__What to produce__
From the line containing "Sac Bobi S Cuir Lamé" through the last line of the listing, output each line exactly as it stands. Omit pictures.

__Exercise material__
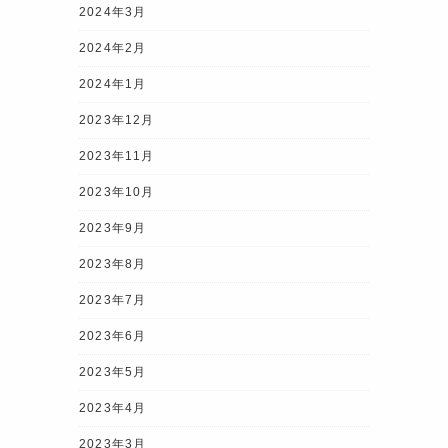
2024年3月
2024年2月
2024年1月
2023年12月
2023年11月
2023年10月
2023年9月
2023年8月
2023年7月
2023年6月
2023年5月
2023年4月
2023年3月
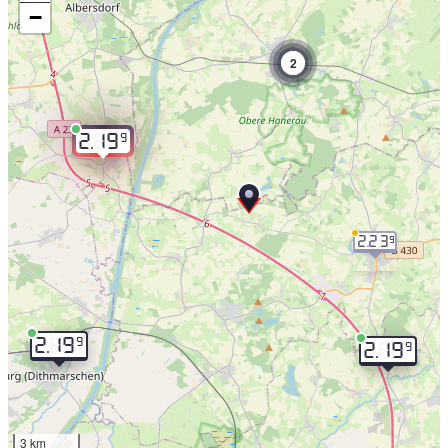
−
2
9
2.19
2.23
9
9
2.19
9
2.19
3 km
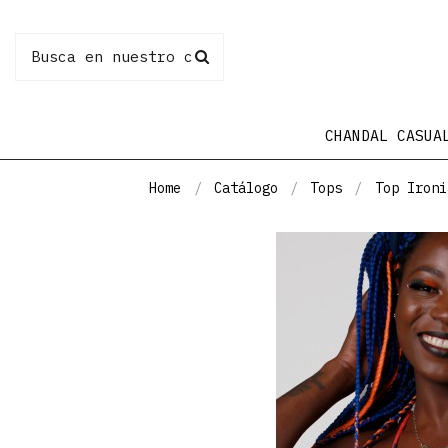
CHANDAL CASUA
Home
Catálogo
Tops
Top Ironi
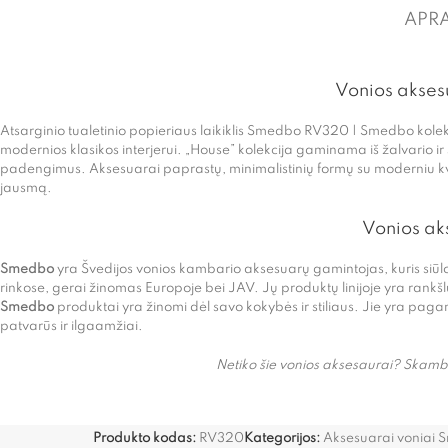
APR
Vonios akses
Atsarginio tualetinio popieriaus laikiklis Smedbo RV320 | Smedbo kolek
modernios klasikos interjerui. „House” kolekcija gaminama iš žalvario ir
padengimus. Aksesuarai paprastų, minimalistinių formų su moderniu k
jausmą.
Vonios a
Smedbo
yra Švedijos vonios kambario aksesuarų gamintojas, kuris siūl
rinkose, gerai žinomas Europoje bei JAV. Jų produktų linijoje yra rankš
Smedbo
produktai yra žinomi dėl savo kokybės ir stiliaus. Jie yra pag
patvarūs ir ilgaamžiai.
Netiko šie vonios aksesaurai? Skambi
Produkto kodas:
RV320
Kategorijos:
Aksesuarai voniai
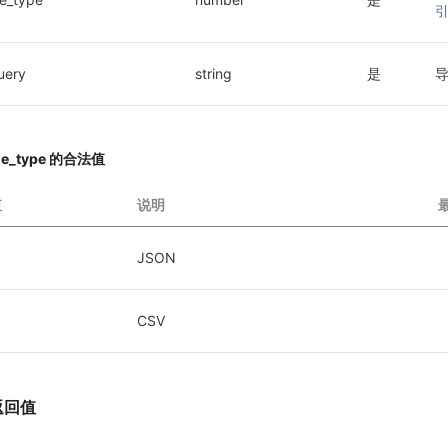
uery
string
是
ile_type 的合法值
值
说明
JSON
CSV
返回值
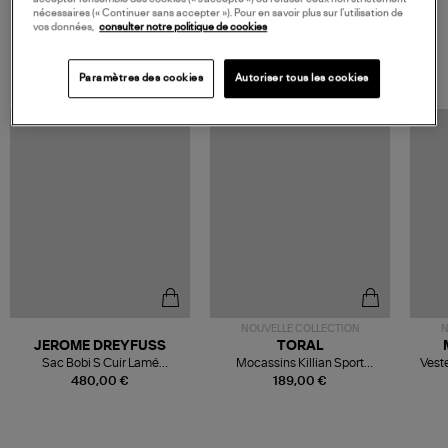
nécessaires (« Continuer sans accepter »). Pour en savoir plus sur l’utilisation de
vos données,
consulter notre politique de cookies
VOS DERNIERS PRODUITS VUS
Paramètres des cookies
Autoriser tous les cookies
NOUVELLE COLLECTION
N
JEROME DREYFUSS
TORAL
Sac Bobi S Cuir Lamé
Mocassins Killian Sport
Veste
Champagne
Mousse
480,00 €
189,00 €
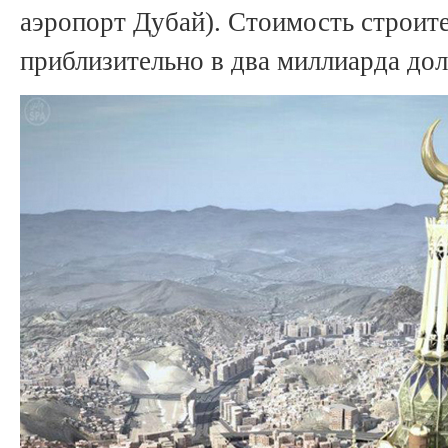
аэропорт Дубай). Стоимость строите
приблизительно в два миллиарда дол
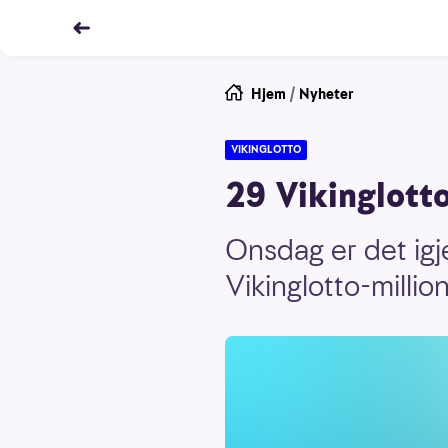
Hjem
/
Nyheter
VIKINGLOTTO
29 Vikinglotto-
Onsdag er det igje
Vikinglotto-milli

__Answer space__
Sac Bobi S Cuir Lamé
Mocassins Killian Sport
Veste
Champagne
Mousse
480,00 €
189,00 €
аэропорт Дубай). Стоимость строите
приблизительно в два миллиарда дол
Hjem
/
Nyheter
VIKINGLOTTO
29 Vikinglotto-
Onsdag er det igje
Vikinglotto-milli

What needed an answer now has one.